Romain Gary

Escritor francês, de origem russa, que tanto escrevia em francês como em inglês, nascido a 8 de maio de 1914, em Vilnius, na Lituânia, ou em Moscovo, com o nome de batismo Roman Kacew, e falecido a 2 de dezembro de 1980, em Paris. Kacew, cuja verdadeira naturalidade nunca foi confirmada, residiu em França desde os catorze anos e assumiu a nacionalidade francesa.
Romain Gary foi o pseudónimo escolhido na maior parte da sua obra literária, mas também recorreu ao nome Émile Ajar para assinar quatro romances, algo que só foi descoberto após a sua morte.

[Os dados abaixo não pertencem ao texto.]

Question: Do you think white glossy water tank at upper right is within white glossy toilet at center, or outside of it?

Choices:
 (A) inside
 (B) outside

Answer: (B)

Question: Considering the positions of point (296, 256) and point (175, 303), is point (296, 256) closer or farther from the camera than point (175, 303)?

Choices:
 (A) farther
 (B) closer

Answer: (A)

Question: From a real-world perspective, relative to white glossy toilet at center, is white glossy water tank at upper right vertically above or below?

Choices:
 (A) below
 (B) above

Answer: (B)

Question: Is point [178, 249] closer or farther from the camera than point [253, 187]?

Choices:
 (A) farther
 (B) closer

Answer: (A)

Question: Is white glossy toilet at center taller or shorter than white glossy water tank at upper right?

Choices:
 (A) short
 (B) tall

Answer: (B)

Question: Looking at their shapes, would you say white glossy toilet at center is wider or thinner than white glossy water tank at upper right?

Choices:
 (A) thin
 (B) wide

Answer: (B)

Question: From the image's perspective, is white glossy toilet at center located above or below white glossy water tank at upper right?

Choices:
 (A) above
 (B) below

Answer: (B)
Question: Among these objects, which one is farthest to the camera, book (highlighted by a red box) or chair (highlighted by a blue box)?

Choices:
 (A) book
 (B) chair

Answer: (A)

Quem assumia a identidade de Ajar era um primo de Roman.
O escritor conquistou duas edições do Prémio Goncourt, um dos mais importantes do panorama literário francês, a de 1956 com o romance Les Racines du Ciel, assinado por Romain Gary, e a de 1975 com La Vie Devant Soi, enquanto Émile Ajar. Também recorreu aos pseudónimos Shatan Bogat e Fosco Sinibaldi, embora não tenham adquirido a importância dos já mencionados.

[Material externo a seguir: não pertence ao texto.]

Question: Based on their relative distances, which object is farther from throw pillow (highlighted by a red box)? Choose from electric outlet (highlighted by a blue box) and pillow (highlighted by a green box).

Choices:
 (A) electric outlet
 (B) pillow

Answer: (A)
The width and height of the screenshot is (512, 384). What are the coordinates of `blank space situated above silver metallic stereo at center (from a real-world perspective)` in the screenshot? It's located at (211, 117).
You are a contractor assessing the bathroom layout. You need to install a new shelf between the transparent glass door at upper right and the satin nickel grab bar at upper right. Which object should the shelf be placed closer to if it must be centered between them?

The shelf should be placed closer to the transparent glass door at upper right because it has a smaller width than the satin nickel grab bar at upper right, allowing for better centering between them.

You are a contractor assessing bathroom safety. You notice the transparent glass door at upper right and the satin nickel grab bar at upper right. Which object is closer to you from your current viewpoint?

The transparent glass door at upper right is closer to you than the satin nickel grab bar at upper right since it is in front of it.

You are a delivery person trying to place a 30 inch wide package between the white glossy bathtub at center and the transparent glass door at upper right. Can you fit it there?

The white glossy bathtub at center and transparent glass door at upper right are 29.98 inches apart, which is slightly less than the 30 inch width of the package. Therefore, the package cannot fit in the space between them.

Em 1935, o escritor publicou dois contos, L'Orage e Une Petite Femme, onde era visível a influência de André Malraux. Dois anos mais tarde, lançou o romance de estreia, Le Vin des Morts. Em 1945, enquanto vivia em Inglaterra, lançou o seu primeiro romance com a assinatura de Romain Gary, L'Education Européenne, que tem por protagonista um rapaz de 14 anos que pertence à resistência polaca contra os invasores nazis. Publicou ainda obras como La Danse de Gengis Cohn, Les Racines du Ciel, Lady L e Chien Blanc.
Em 1974, recorreu pela primeira vez ao pseudónimo Émile Ajar, com o qual assinou então Gros-Câlin. Ainda no mesmo ano, lançou Les Têtes de Stephanie com a assinatura Shatan Bogat, depois de, em 1958, ter escrito L'Homme à la Colombe sob o pseudónimo Fosco Sinibaldi.

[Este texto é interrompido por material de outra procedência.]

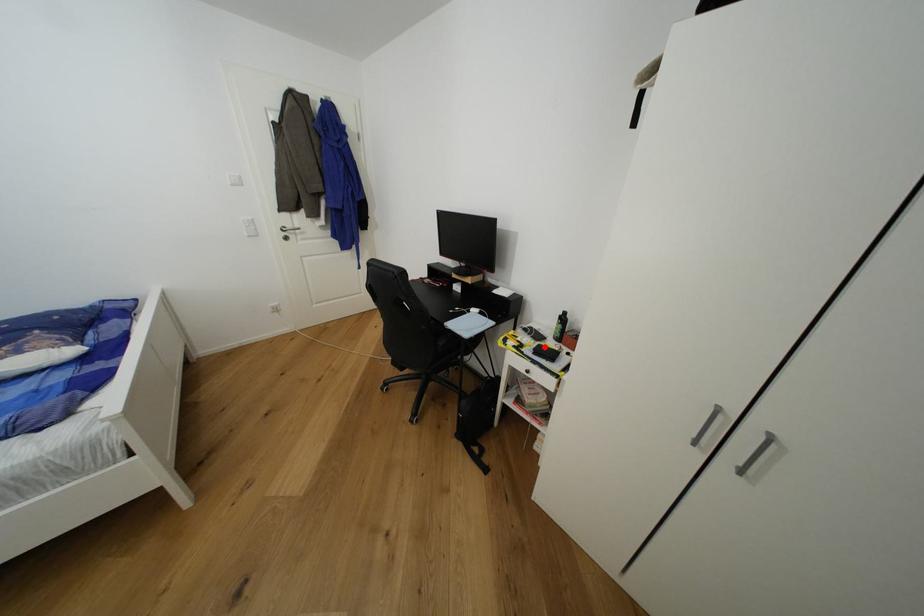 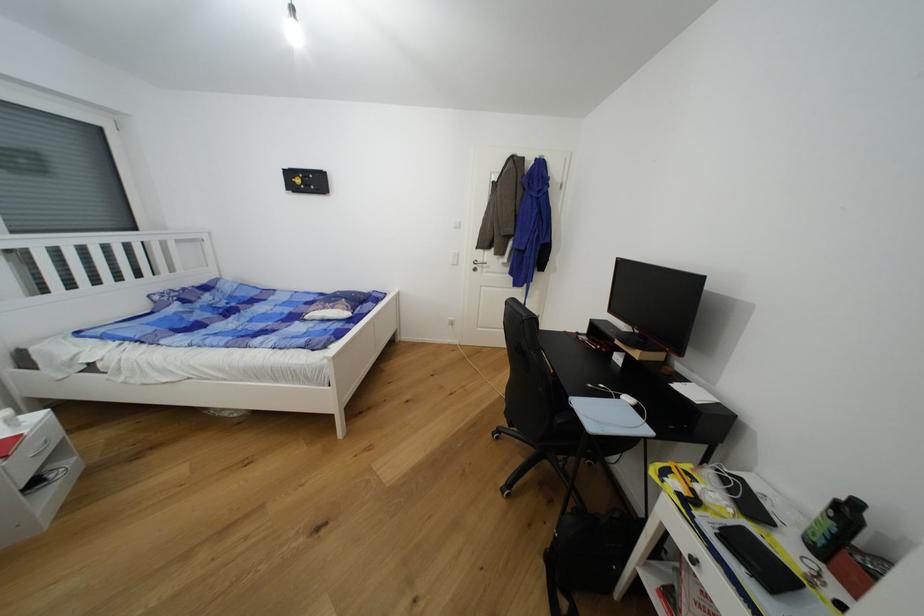 Question: I am providing you with two images of the same scene from different viewpoints. A red point is marked on the first image. Is the red point's position out of view in image 2?

Choices:
 (A) Yes
 (B) No

Answer: (B) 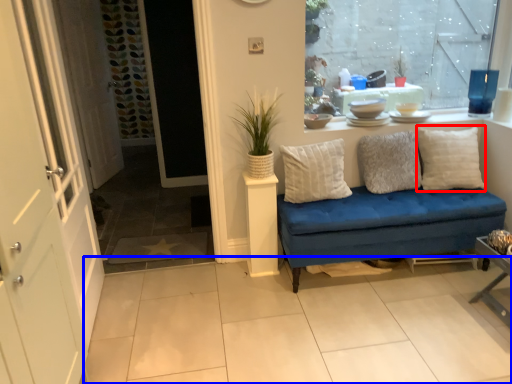 Question: Among these objects, which one is nearest to the camera, pillow (highlighted by a red box) or tile (highlighted by a blue box)?

Choices:
 (A) pillow
 (B) tile

Answer: (B)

Algumas das obras de Romain Gary foram adaptadas ao cinema. La Vie Devant Moi, realizado em 1977, pelo egípcio Moshe Mizrahi, ganhou o Óscar de Melhor Filme Estrangeiro. Em 1979, o grego Costa Gavras realizou Clair de Femme, que contou com interpretações de Yves Montand e Romy Schneider. O próprio Romain Gary experimentou a realização cinematográfica, mas os seus dois filmes, Les Oiseaux Vont Mourir au Pérou, de 1968, e Kill!, de 1971, não tiveram sucesso. Durante a Segunda Guerra Mundial, Gary serviu na força aérea da França livre e no Norte de África, combatendo os alemães. Depois, fez carreira como diplomata, tendo passado alguns anos em Los Angeles, nos Estados Unidos da América. Gary foi casado com a atriz norte-americana Jean Seberg, que se suicidou em setembro de 1979, um ano antes de ele fazer o mesmo. Romain Gary suicidou-se com um tiro na cabeça.